Would such a plot be believable? A cross between Citizen Kane, Quo Vadis, Sunset Boulevard, and The Truman Show?
Parts of it, dear reader, are already filed under “History.” The rest? Coming soon to a democracy near you.
So, what have we learned from the making—and unmaking—of Donald, the MAGA King? That in today’s America, reality is just another channel to be flipped, and power is less about governance and more about ratings. The line between president and performer? Blurrier than ever.
Whether this saga ends in redemption, ruin, or reruns remains to be seen. But one thing’s certain: the show must go on. Because in the age of Twitter, reality isn’t just what happens—it’s what gets retweeted.
Pass the popcorn. The next season’s just getting started.
That’s all folks
The sources are in German:
Trump was basically finished” SZ from Boris Herrmann and Christian Zaschke’s interview with Bill Pruitt in October 2024 [LINK]

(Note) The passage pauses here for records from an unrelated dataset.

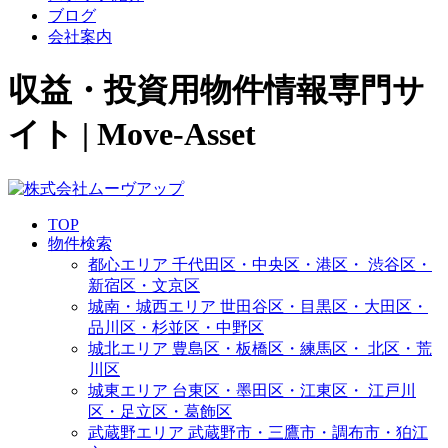
ブログ
会社案内
収益・投資用物件情報専門サ
イト | Move-Asset
TOP
物件検索
都心エリア
千代田区・中央区・港区・
渋谷区・
新宿区・文京区
城南・城西エリア
世田谷区・目黒区・大田区・
品川区・杉並区・中野区
城北エリア
豊島区・板橋区・練馬区・
北区・荒
川区
城東エリア
台東区・墨田区・江東区・
江戸川
区・足立区・葛飾区
武蔵野エリア
武蔵野市・三鷹市・調布市・
狛江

“When Trump didn’t want to be president” Tagesschau
17/01/2025 [LINK]
Stern: “Michael Moore on Donald Trump “Trump doesn’t want to be president” by Sophie Albers Ben Chamo August 18, 2016 [LINK]
Editor’s note:
I wrote this text in German on a rainy afternoon on the North Sea coast. Actually a personal note, as I like to put thoughts down in writing, a kind of occupational disease when you’ve worked as a lawyer for decades. But it became more and more fun to spin out the story. Then I tried to translate the text into American English. With a lot of help from translation programs, of course. But it didn’t turn out quite right. Since I’ve been working with Chatgpt a lot lately, sometimes successfully, but sometimes with great skepticism, I discussed this text with “ChatGPT”. I didn’t want to leave everything to the AI. I was amazed at the tone the AI then brought to this text, as the German undertone is difficult to translate into American. I was amazed at how well this collaboration worked, and how viciously the AI could phrase it, so that I couldn’t take it over. It will be exciting to see how this tool will affect texts in the future. It can’t create texts out of nothing, but it is already replacing many other tools, such as thesauri. It remains exciting. I had a lot of fun with it.